下一秒,噗噗噗噗噗......的聲音不絕入耳,成千上萬的木矢紛紛扎進了木頭人的體內,東方渡側著腦袋感覺了一下,好像在沒有任何的攻擊以及危險的感覺,站直了身子右手一擺,木頭人應聲倒地,東方渡低頭看了看木頭人身前千瘡百孔的黑洞,心裡想起一句成語,入木三分再合適不過了。
看來這些木矢的攻擊性還是真強啊,還好自己機靈,換做是自己的話不知道會不會被扎成蜂窩煤了。其實東方渡也是太專注於應戰了,他在此刻早已經忘了自己是刀槍不入的完美身軀,即使這種強度的木矢也未必能傷他分毫,這也可能是本能的驅使吧,對於危險不會有人願意以身試險,逃避或者抵抗才是人心中最直接的反應。
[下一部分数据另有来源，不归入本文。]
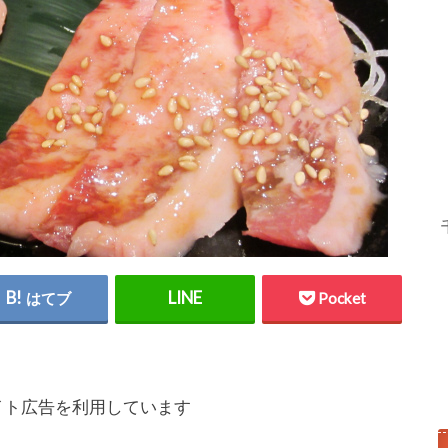
はてブ
Pocket
イト広告を利用しています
恭喜過關,東方渡的上空空洞的聲音再次響起,東方渡聽到這個聲音下意識的又施展出龍形,就在這時身邊的的場景忽然閃爍了幾下,然後又回到了剛進入這邊空地的樣子,同學們也出現在眼前,這時東方渡才放松警惕拍了拍驚魂未定的小心臟,一屁股坐在千瘡百孔的木頭人身上。
“讓你欺負我!讓你欺負我!”
東方渡顯然還沒解氣,用手不斷地拍打著木頭人的身軀發泄道。
“哥!跟個木頭有啥過不去的!?”
慕容筱小應該是早就出來了,見東方渡跟個木頭人在那罵罵咧咧的,走到東方渡跟前好奇的問道。
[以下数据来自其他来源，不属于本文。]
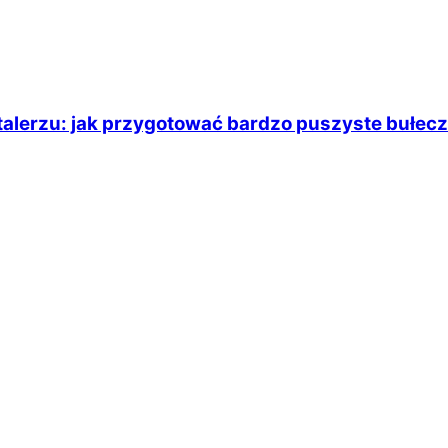
talerzu: jak przygotować bardzo puszyste bułecz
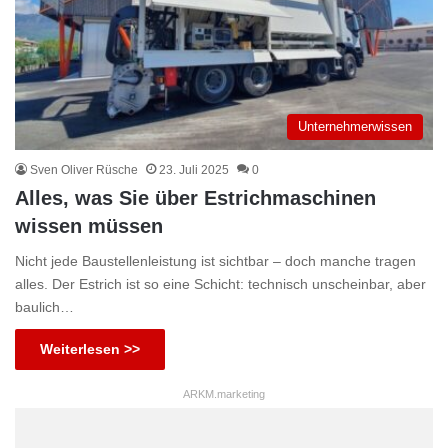
Unternehmerwissen
Sven Oliver Rüsche
23. Juli 2025
0
Alles, was Sie über Estrichmaschinen
wissen müssen
Nicht jede Baustellenleistung ist sichtbar – doch manche tragen
alles. Der Estrich ist so eine Schicht: technisch unscheinbar, aber
baulich…
Weiterlesen >>
ARKM.marketing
“哦!筱小,你沒事吧?我去!你們這麽快就出來了嗎?”
東方渡關心的問慕容筱小,這一抬頭髮現眼前不只慕容筱小,其他人幾乎全部都在。
“我這麽弱雞嗎?”
東方渡一看這架勢不對呀。自己在裡面那是九死一生啊,打的可謂天昏地暗啊!可看著同學們都一臉的淡定,很顯然是輕松的成功闖關,怎麽他們這麽容易就把木頭人給撂倒了?
“咳咳!”
就在東方渡深度懷疑的時候,諸葛烈不知從哪冒了出來,咳嗽了兩聲示意大家安靜。
“每個人的場景都是隨機的啊!大多數人進去只是稍微的感受了一下被削減到只有百分之十的木屬性攻擊。比如,朱兌有同學,你現在的造型就比較好看嘛!來轉過身來讓大家看看。”
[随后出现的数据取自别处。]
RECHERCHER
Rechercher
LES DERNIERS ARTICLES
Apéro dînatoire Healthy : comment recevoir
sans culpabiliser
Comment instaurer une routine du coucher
諸葛烈到朱兌有的身旁,兩隻手板著朱兌有那肥胖的身體轉動了一半圈,令朱兌有背對著大家。
“噗呲!”
“哈哈!”
“這肯定是木矢之力吧?哈哈”
大家見到朱兌有身後地上有幾根木矢,笑的更是前仰後合,不僅如此朱兌有的屁股上現在還插著兩根木矢,他兩手正在往外拔,不過看著插進去很淺,想必朱兌有面對的攻擊還真的是被削減了不少。
“娘的,我這一身橫練功夫都沒抵擋的了,嘶嘶。”
朱兌有一邊說一邊拔下了兩根木矢,疼得還直咧嘴。
“你還沒練到家而已!再有少數人經歷的是被削減到百分之二十的木屬性,
比如,你自己站出來吧。” 諸葛烈向章韋笑的方向抬起了手。
“哎呀!好討厭,老師你倒是幫我弄下來啊!”
章韋笑現在正在單腿蹦著,還不停的用蘭花指的小手打著一隻木手,那隻木手死死的抓住他的腳不放手。
“拿小拳拳捶你,捶你...”
章韋笑見還搞不定,兩隻手一起去打,邊打還邊扭動著身體,那樣子比女人還娘。
“還是我來吧!”
高雪玉亮出明晃晃的鐮刀蹲在章韋笑身邊。
“你小心點!哎呀!人家不敢看。”
章韋笑捂住雙眼,扭動著腰肢嬌嗔到。
哇哇哇......眾人被惡心到了,扭過身子一頓乾嘔。
“還有兩人經歷的是百分之四十,感覺如何東方渡、聞濤?”
諸葛烈刻意的挑了挑眉毛,意思好像在問,怎樣?老師給你們的特殊待遇還喜歡嗎?
“還行!”
“死裡逃生!”
兩人的回答非常不一致, 顯然那個死裡逃生的是東方渡。
“這麽厲害的攻擊,才是百分之四十的威力?我去,我不活了。”東方渡一臉的不可置信,這削減到百分之四十自己都差點中招了,那如果是全力施展?不!用不了全力施展,百分之五十自己就一命嗚呼了。
“沒錯!這還只是普通初階修行者百分之四十的能力。”
諸葛烈注重的強調了這只不過普通修行者的百分之四十。
“我倒!”
東方渡一聽這才是普通初階的部分能力,直接四仰八叉的倒地裝死。
“你們也不要氣餒,因為你們還根本沒有激活本體屬性好不好,一旦激活本體屬性的話,那麽你們的各方面能力簡直就是質的飛躍,不敢說上百倍的增長,幾十倍肯定是有的。”
諸葛烈的這句話到是給大家打了一針雞血。
眾人一臉憧憬的望著老師,眼中更多的是期盼之色。
“之所以讓你們對抗這些你們根本無法戰勝的屬性之力,其目的就是讓你們心裡有所感悟,這種力量對於修行者來說,那只是一種防身或攻擊的手段,而對於普通人來說那就是毀滅性的傷害,所以你們要牢記,在踏出道法院的那一天,哪怕你們不能造福普通人,但絕對不能用所學傷害普通人。面對普通人的困難,你們大可憑著自己的內心抉擇是否給予幫助,但如果他們主動向你求助,只要不傷天害理,在保證自身安全的情況下,希望你們能伸出援手。記住了沒有!?”諸葛烈異常嚴肅的說道。